Maybe need to increase ix86->sse_to_integer, i'm test the following.

--- a/gcc/config/i386/x86-tune-costs.h
+++ b/gcc/config/i386/x86-tune-costs.h
@@ -1769,7 +1769,7 @@ struct processor_costs skylake_cost = {
   {6, 6, 6, 10, 20},                   /* cost of unaligned loads.  */
   {8, 8, 8, 8, 16},                    /* cost of unaligned stores.  */
   2, 2, 4,                             /* cost of moving XMM,YMM,ZMM register */
-  2,                                   /* cost of moving SSE register to integer.  */
+  6,                                   /* cost of moving SSE register to integer.  */
   20, 8,                               /* Gather load static, per_elt.  */
   22, 10,                              /* Gather store static, per_elt.  */
   64,                                  /* size of l1 cache.  */

Comment 4 Hongtao.liu 2020-09-07 07:55:56 UTC

Closed by mistake.

Comment 5 GCC Commits 2020-09-19 14:55:39 UTC

The master branch has been updated by hongtao Liu <liuhongt@gcc.gnu.org>:

https://gcc.gnu.org/g:83858ba1db31cd83667592a41d71315090459da4

commit r11-3294-g83858ba1db31cd83667592a41d71315090459da4
Author: liuhongt <hongtao.liu@intel.com>
Date:   Wed Sep 16 10:53:52 2020 +0800

    Increase rtx cost of sse_to_integer in skylake_cost.
    
    As https://gcc.gnu.org/pipermail/gcc-patches/2019-August/528839.html
    indicates, movement between SSE and gpr should be much expensive than
    movement inside gpr(which is 2 as default).
    
    gcc/ChangeLog
    
            PR target/96861
            * config/i386/x86-tune-costs.h (skylake_cost): increase rtx
            cost of sse_to_integer from 2 to 6.
    
    gcc/testsuite
    
            * gcc.target/i386/pr95021-3.c: Add -mtune=generic.
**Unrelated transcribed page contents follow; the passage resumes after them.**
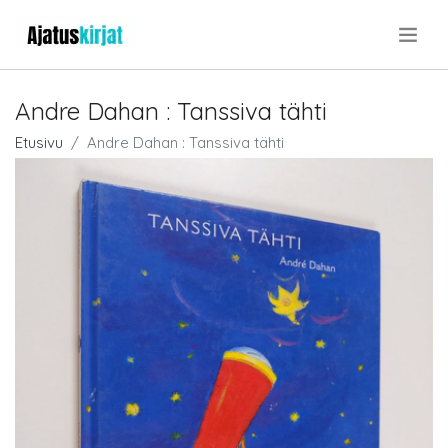
.
Andre Dahan : Tanssiva tähti
Etusivu
Andre Dahan : Tanssiva tähti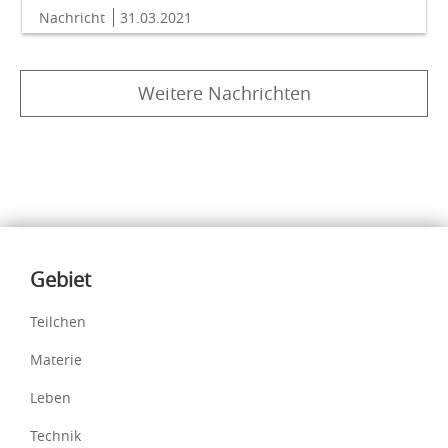
Nachricht
31.03.2021
Weitere Nachrichten
Inhalte
Gebiet
Teilchen
Materie
Leben
Technik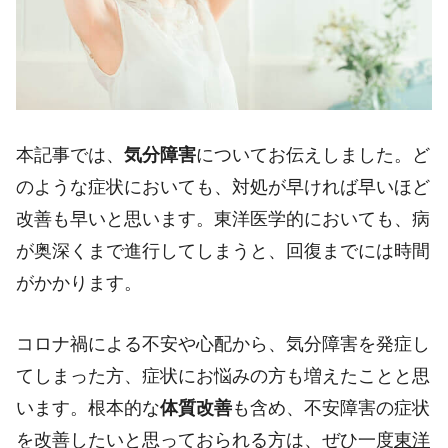
本記事では、
気分障害
についてお伝えしました。ど
のような症状においても、対処が早ければ早いほど
改善も早いと思います。東洋医学的においても、病
が奥深くまで進行してしまうと、回復までには時間
がかかります。
コロナ禍による不安や心配から、気分障害を発症し
てしまった方、症状にお悩みの方も増えたことと思
います。根本的な
体質改善
も含め、不安障害の症状
を改善したいと思っておられる方は、ぜひ一度
東洋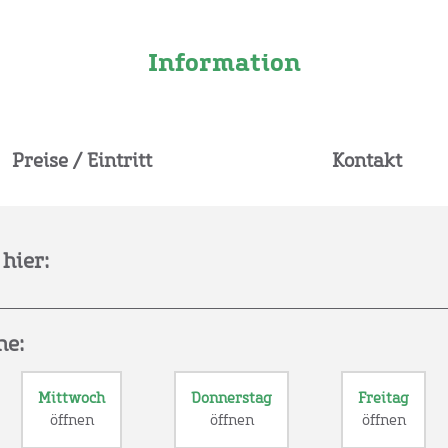
Information
Preise / Eintritt
Kontakt
hier:
he:
Mittwoch
Donnerstag
Freitag
öffnen
öffnen
öffnen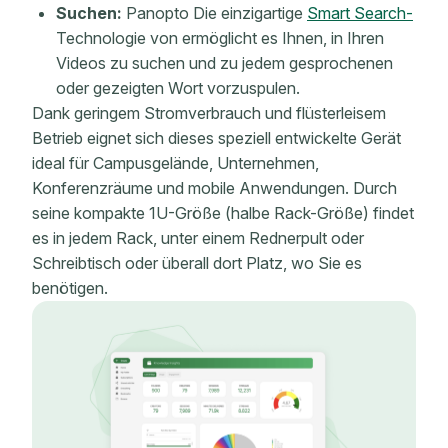
Suchen:
Panopto Die einzigartige
Smart Search-
Technologie von ermöglicht es Ihnen, in Ihren
Videos zu suchen und zu jedem gesprochenen
oder gezeigten Wort vorzuspulen.
Dank geringem Stromverbrauch und flüsterleisem
Betrieb eignet sich dieses speziell entwickelte Gerät
ideal für Campusgelände, Unternehmen,
Konferenzräume und mobile Anwendungen. Durch
seine kompakte 1U-Größe (halbe Rack-Größe) findet
es in jedem Rack, unter einem Rednerpult oder
Schreibtisch oder überall dort Platz, wo Sie es
benötigen.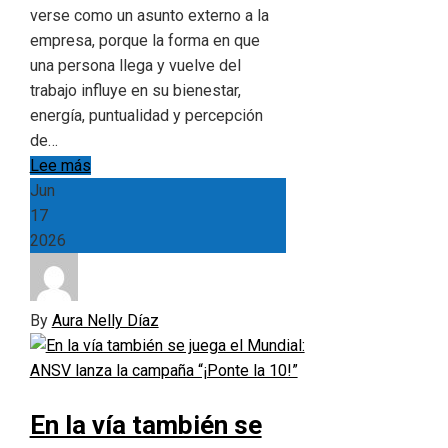
verse como un asunto externo a la
empresa, porque la forma en que
una persona llega y vuelve del
trabajo influye en su bienestar,
energía, puntualidad y percepción
de…
Lee más
Jun
17
2026
By
Aura Nelly Díaz
En la vía también se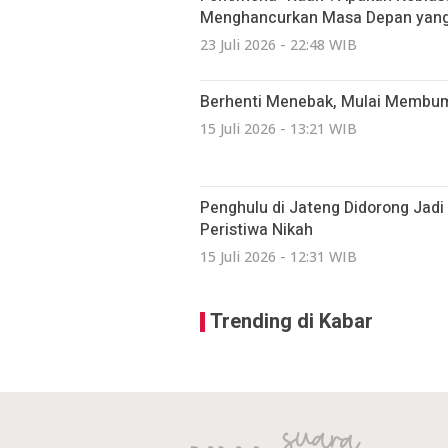
Menghancurkan Masa Depan yang 
23 Juli 2026 - 22:48 WIB
Berhenti Menebak, Mulai Membumi:
15 Juli 2026 - 13:21 WIB
Penghulu di Jateng Didorong Jad
Peristiwa Nikah
15 Juli 2026 - 12:31 WIB
Trending di Kabar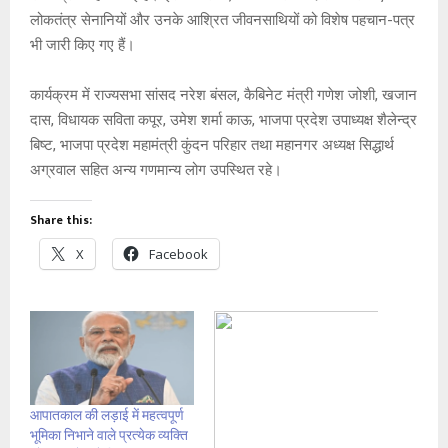
लोकतंत्र सेनानियों और उनके आश्रित जीवनसाथियों को विशेष पहचान-पत्र
भी जारी किए गए हैं।
कार्यक्रम में राज्यसभा सांसद नरेश बंसल, कैबिनेट मंत्री गणेश जोशी, खजान
दास, विधायक सविता कपूर, उमेश शर्मा काऊ, भाजपा प्रदेश उपाध्यक्ष शैलेन्द्र
बिष्ट, भाजपा प्रदेश महामंत्री कुंदन परिहार तथा महानगर अध्यक्ष सिद्धार्थ
अग्रवाल सहित अन्य गणमान्य लोग उपस्थित रहे।
Share this:
X
Facebook
आपातकाल की लड़ाई में महत्वपूर्ण
भूमिका निभाने वाले प्रत्येक व्यक्ति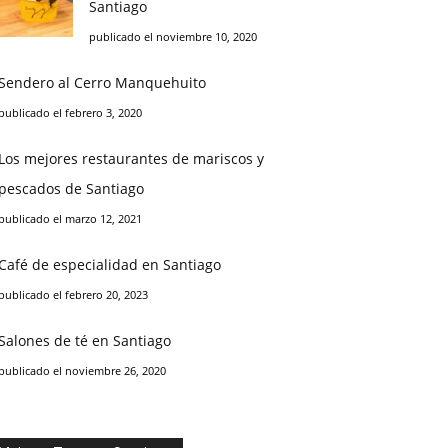
Santiago
publicado el noviembre 10, 2020
Sendero al Cerro Manquehuito
publicado el febrero 3, 2020
Los mejores restaurantes de mariscos y
pescados de Santiago
publicado el marzo 12, 2021
Café de especialidad en Santiago
publicado el febrero 20, 2023
Salones de té en Santiago
publicado el noviembre 26, 2020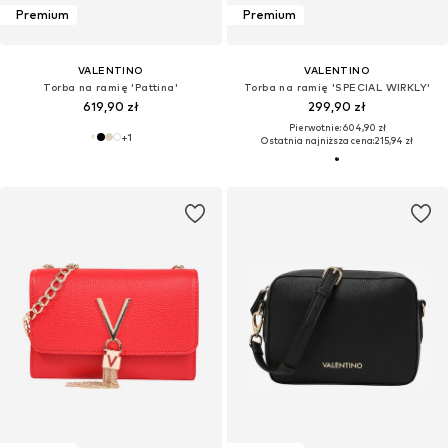
Premium
Premium
VALENTINO
VALENTINO
Torba na ramię 'Pattina'
Torba na ramię 'SPECIAL WIRKLY'
619,90 zł
299,90 zł
Pierwotnie: 604,90 zł
+
1
Ostatnia najniższa cena:
215,94 zł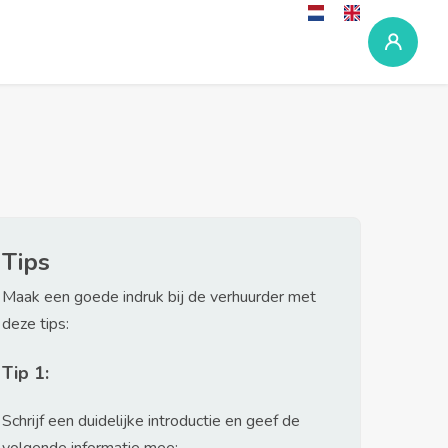
Tips
Maak een goede indruk bij de verhuurder met
deze tips:
Tip 1:
Schrijf een duidelijke introductie en geef de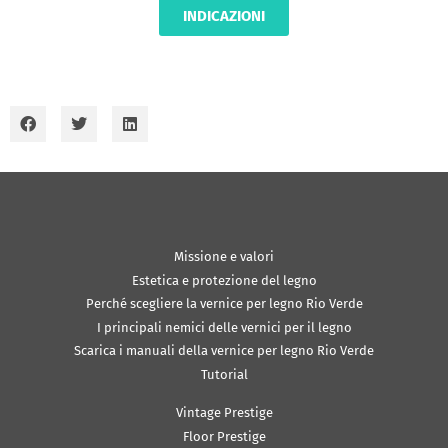
INDICAZIONI
Missione e valori
Estetica e protezione del legno
Perché scegliere la vernice per legno Rio Verde
I principali nemici delle vernici per il legno
Scarica i manuali della vernice per legno Rio Verde
Tutorial
Vintage Prestige
Floor Prestige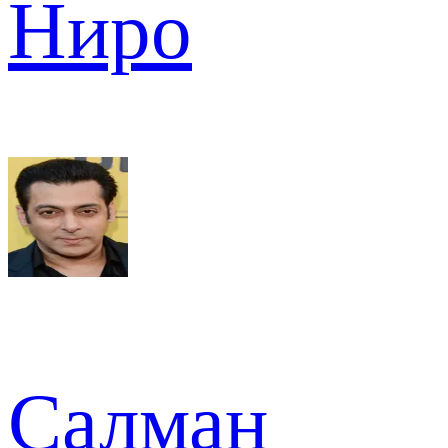
Ниро
Салман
Comment 6 Hongtao.liu 2020-09-19 15:05:51 UTC

Fixed in GCC11.

Comment 7 GCC Commits 2020-09-19 17:15:02 UTC

The master branch has been updated by H.J. Lu <hjl@gcc.gnu.org>:

https://gcc.gnu.org/g:c66c004ad610f4f02d5f065fe29c4c10f05ae13f

commit r11-3297-gc66c004ad610f4f02d5f065fe29c4c10f05ae13f
Author: H.J. Lu <hjl.tools@gmail.com>
Date:   Sat Sep 19 09:57:16 2020 -0700

    x86: Add a testcase for PR target/96861
    
    Add a testcase to verify that -march=skylake-avx512 -mtune=skylake-avx512
    generates desired code sequence.
    
            PR target/96861
            * gcc.target/i386/pr96861.c: New test.